Benedikt Köster, Pensionschef des Konzerns, sprach auf der WirtschaftsWoche Konferenz „Pensionsrisiken steuern“ am 19. August in Düsseldorf.

Vorrangiges Motiv zur Ausfinanzierung ihrer Pensionsverbindlichkeiten ist für die Deutsche Post DHL, die Unkalkulierbarkeit zu mindern, die sich bei jahrzehntelangen Rentenzahlungen aus dem Cashflow ergibt. Das sagte Benedikt Köster, Pensionschef des Konzerns, auf der WirtschaftsWoche Konferenz „Pensionsrisiken steuern“ am 19. August in Düsseldorf.

Der Bonner Logistiker, dessen konzernweite Pensionsrückstellungen sich rechnungszinsbedingt zur Jahresmitte 2014 um 1,17 Milliarden Euro erhöht haben, verzehrt Köster zufolge derzeit in Deutschland noch kein Planvermögen, sondern zahlt die Betriebsrenten im Wesentlichen aus dem Cashflow. „Das“, so Köster auf der gut besetzten Veranstaltung, „könnte sich aber eines Tages ändern.“ Die Bonner hatten im Geschäftsjahr 2012 insgesamt zwei Milliarden Euro Planvermögen zusätzlich dotiert, davon eine Milliarde in einer Wandelanleihe.

Bezüglich der Kapitalanlage bekräftigte Köster, dass der Konzern in Deutschland sein Planvermögen weiterhin ertragsorientiert anlegen werde, Gesichtspunkte des “Liability Driven Investments” also in Bonn auch künftig eine untergeordnete Rolle spielen werden.
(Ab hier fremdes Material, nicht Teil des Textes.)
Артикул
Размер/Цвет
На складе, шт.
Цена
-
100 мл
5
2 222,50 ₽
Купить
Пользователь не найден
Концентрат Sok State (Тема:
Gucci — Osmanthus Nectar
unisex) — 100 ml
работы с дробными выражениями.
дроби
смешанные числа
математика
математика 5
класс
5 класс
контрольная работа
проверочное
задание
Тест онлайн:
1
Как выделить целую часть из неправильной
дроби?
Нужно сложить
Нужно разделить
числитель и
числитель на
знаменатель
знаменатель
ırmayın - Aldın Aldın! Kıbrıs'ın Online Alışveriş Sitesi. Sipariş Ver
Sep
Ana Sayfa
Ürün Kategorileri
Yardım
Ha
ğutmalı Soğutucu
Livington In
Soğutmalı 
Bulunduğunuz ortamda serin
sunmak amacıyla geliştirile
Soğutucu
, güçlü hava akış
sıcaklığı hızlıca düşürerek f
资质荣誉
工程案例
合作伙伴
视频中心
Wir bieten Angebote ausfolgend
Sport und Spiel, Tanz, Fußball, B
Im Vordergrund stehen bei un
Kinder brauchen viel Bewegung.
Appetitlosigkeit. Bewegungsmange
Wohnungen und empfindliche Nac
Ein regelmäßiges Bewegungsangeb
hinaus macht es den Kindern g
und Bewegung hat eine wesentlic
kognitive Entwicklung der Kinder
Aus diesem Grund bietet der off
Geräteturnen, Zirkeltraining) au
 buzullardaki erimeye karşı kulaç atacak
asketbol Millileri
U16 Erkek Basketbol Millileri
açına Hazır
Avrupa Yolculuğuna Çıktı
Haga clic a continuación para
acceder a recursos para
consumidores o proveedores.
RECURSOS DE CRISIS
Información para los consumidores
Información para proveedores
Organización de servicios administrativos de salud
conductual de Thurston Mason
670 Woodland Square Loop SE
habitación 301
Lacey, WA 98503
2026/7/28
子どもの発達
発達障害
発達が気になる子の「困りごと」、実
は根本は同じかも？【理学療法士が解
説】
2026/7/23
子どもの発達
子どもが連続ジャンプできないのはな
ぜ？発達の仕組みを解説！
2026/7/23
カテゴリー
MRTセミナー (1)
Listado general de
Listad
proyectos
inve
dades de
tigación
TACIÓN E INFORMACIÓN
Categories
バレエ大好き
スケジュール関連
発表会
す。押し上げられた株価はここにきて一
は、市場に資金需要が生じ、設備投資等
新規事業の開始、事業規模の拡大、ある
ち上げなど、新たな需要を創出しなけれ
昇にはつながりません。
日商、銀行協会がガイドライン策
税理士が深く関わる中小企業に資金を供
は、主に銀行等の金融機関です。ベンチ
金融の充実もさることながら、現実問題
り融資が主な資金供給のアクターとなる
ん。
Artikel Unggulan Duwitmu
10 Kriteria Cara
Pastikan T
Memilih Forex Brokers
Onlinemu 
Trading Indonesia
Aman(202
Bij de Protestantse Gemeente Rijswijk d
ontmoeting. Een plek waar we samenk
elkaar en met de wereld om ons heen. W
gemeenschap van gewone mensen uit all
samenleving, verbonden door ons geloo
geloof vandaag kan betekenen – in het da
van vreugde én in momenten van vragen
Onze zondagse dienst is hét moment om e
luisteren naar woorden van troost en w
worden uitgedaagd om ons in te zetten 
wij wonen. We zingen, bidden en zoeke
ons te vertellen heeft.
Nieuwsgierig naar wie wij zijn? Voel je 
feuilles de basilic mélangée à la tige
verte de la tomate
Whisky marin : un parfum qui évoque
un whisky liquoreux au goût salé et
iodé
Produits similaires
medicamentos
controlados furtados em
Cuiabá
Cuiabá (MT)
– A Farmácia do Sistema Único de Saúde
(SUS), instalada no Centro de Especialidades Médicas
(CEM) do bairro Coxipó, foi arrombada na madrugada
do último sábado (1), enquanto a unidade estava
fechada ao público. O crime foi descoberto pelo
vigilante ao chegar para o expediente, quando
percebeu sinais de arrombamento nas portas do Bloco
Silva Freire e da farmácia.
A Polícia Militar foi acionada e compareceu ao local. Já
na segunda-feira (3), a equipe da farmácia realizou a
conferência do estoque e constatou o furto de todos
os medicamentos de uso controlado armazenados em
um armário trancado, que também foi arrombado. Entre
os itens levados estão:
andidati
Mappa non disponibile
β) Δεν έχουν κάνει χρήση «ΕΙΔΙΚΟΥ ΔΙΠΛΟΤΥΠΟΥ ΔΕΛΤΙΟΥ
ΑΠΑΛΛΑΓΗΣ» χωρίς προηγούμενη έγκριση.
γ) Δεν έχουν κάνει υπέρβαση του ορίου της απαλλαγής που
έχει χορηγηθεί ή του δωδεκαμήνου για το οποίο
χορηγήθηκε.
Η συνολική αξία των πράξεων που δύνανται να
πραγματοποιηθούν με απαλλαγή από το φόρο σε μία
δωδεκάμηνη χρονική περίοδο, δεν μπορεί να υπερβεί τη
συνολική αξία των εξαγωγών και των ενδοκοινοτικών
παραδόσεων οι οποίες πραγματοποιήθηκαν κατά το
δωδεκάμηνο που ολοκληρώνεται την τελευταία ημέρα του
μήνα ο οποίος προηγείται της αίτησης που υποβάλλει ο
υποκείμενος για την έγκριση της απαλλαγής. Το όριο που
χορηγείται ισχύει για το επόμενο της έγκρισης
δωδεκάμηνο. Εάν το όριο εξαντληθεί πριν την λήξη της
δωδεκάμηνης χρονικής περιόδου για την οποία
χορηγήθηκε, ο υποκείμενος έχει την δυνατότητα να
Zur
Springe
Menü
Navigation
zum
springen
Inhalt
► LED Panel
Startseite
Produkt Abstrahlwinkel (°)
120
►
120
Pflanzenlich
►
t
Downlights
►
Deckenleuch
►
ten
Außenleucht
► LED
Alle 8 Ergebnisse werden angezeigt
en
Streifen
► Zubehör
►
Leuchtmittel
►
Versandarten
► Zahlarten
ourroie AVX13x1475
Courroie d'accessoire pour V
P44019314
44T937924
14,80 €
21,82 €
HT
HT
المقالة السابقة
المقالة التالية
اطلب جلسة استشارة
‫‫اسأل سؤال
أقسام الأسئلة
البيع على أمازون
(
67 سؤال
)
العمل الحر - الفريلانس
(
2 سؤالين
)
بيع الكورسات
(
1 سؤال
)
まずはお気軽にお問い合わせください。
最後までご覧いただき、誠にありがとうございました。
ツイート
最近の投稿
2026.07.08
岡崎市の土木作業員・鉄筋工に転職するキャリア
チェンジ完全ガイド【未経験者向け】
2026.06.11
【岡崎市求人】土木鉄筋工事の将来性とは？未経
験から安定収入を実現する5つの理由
Grund dafür sei nicht zuletzt auch die Historie: Der Konzern, der derzeit sein Overlay-Management überarbeitet, war hierzulande lange Zeit verhältnismäßig niedrig ausfinanziert, so dass ein an der Verpflichtungsseite orientiertes Investieren ohnehin geringe bilanzielle Effekte gehabt hätte.

Ende 2013 liegt die Funding Ratio in Deutschland zwar bei rund 50 Prozent, doch angesichts der Niedrigzinsen bevorzugt Köster es, die Gefahr eines durations-langen Lock-in in niedrigverzinste Assets zu vermeiden. In ihren britischen Operations ist die Deutsche Post DHL naturgemäß seit jeher höher ausfinanziert und in ihrem Anlageverhalten in den dortigen Pensionsfonds daher stärker an der Verpflichtungsseite orientiert, so Köster.